EXERCISE OBJECTIVE: Scan the records for the word "bounding". Copy each line that includes it.

Document structure recognition data:
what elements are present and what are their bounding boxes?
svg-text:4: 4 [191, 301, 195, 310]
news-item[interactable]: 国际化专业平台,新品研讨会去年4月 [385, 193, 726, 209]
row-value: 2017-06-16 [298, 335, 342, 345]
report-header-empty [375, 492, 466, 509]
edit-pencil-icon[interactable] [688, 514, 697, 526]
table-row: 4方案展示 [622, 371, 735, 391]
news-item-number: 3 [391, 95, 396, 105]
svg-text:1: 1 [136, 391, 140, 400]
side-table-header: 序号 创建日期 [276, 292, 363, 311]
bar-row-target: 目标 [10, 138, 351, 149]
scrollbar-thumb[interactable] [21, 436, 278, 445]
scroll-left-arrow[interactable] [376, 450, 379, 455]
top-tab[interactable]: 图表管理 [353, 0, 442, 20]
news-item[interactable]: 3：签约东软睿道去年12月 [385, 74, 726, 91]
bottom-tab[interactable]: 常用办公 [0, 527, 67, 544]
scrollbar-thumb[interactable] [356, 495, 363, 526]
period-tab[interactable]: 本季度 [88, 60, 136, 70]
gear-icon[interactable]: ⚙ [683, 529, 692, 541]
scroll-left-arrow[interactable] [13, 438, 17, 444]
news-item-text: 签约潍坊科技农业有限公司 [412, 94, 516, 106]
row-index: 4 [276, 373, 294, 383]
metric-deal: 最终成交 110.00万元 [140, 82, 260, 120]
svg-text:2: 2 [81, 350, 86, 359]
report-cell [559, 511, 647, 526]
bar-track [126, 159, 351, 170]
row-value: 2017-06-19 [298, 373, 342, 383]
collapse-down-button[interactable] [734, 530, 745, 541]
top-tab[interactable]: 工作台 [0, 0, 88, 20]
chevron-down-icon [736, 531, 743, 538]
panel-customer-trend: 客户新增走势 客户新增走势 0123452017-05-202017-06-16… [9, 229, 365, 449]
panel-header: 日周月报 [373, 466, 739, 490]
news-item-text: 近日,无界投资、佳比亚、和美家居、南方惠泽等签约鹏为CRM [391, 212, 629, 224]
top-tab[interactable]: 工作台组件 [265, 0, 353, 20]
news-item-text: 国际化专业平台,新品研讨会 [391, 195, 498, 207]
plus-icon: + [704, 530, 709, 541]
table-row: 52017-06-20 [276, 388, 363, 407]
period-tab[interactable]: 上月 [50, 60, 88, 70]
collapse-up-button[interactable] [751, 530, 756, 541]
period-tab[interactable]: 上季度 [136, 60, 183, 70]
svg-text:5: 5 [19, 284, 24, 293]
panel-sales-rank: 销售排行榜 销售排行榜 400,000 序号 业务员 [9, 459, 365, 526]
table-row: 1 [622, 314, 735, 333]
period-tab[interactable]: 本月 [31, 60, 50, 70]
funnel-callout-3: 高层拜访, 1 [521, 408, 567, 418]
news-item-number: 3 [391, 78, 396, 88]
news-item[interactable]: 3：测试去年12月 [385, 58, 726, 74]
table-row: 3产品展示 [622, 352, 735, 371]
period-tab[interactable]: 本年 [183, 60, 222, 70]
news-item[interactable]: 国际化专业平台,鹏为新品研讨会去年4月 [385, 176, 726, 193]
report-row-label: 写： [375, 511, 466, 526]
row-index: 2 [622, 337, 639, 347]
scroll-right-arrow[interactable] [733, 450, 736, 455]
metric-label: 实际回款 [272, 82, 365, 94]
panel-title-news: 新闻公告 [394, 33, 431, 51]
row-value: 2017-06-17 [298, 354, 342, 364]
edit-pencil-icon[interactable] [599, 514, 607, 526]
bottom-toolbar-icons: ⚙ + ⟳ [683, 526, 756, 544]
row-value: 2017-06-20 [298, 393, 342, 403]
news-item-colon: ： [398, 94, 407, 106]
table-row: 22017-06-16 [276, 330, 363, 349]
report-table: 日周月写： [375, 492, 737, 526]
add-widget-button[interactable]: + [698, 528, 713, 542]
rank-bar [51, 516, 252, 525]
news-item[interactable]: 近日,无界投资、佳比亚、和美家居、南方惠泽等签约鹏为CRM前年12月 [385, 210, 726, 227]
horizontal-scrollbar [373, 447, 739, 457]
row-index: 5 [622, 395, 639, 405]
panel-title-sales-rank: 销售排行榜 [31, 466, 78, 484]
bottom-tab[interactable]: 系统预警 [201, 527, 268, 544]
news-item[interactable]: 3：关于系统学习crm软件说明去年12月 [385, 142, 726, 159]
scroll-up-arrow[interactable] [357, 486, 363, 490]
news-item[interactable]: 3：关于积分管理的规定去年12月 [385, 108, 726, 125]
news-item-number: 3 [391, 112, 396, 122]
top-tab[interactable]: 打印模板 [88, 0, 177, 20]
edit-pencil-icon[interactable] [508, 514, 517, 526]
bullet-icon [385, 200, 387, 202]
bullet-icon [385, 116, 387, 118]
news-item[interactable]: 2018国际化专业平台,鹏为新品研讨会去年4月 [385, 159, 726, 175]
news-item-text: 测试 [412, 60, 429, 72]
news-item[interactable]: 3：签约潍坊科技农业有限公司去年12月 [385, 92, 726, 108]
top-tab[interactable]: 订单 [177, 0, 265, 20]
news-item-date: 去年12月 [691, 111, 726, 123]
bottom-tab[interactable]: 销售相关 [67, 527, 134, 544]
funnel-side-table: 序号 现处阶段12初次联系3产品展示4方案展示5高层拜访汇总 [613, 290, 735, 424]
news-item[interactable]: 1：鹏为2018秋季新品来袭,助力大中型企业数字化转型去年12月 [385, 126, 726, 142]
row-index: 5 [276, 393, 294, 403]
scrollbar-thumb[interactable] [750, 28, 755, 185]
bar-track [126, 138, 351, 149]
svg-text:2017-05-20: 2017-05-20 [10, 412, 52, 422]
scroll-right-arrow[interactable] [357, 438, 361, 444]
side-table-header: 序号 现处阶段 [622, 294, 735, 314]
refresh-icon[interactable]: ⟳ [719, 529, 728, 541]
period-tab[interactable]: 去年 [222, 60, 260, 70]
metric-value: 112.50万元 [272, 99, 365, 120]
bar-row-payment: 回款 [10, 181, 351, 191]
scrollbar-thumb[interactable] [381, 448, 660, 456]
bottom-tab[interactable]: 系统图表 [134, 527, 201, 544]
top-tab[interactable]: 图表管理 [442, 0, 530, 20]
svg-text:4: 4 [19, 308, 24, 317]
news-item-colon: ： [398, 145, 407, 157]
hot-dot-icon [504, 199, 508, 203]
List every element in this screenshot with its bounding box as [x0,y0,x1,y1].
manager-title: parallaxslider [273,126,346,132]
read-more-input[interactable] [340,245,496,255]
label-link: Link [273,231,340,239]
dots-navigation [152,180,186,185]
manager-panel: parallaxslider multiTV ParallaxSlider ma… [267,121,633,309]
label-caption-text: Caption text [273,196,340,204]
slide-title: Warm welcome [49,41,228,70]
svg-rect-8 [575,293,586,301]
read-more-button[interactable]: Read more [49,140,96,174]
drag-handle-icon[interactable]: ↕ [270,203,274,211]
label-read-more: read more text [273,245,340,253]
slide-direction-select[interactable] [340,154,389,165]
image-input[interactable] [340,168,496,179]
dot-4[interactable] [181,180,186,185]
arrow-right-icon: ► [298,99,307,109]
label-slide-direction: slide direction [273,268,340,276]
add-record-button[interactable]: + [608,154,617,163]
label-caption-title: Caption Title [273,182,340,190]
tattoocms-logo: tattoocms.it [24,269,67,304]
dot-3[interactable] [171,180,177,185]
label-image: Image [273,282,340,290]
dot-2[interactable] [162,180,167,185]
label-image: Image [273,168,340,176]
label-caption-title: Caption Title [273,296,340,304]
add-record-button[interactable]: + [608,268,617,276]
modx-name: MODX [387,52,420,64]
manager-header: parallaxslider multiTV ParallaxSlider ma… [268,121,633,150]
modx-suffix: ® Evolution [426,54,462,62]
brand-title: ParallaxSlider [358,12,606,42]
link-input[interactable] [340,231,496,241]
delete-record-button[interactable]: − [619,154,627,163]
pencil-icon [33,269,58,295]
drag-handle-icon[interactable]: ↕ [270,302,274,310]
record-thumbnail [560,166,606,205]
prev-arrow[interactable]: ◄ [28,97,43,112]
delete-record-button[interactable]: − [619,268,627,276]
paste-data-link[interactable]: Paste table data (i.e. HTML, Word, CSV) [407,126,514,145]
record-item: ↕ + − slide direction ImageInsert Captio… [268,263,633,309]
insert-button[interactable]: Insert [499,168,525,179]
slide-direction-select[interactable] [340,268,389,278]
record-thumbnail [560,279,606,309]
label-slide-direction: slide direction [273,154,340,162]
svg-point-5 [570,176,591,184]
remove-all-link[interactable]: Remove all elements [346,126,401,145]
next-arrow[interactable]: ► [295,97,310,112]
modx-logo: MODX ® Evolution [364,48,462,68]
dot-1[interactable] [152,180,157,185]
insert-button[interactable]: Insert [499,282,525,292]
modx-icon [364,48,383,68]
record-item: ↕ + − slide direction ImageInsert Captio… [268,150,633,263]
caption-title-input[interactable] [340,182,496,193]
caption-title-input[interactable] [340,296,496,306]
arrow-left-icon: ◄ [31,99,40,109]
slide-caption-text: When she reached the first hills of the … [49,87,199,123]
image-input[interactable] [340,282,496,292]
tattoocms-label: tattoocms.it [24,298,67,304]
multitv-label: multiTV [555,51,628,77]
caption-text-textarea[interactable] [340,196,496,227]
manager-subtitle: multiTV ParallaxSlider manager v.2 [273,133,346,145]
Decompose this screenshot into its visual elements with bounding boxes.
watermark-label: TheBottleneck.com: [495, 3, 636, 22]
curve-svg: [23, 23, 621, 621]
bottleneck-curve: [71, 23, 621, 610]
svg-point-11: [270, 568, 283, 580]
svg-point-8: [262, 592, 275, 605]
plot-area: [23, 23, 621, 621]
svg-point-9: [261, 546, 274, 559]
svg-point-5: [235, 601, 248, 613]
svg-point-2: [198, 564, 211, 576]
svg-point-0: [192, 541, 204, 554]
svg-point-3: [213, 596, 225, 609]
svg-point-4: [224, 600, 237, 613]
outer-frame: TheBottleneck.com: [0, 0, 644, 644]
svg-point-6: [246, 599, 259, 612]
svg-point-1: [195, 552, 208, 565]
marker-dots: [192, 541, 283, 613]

FINAL ANSWER:
what elements are present and what are their bounding boxes?
List every element in this screenshot with its bounding box as [x0,y0,x1,y1].
Decompose this screenshot into its visual elements with bounding boxes.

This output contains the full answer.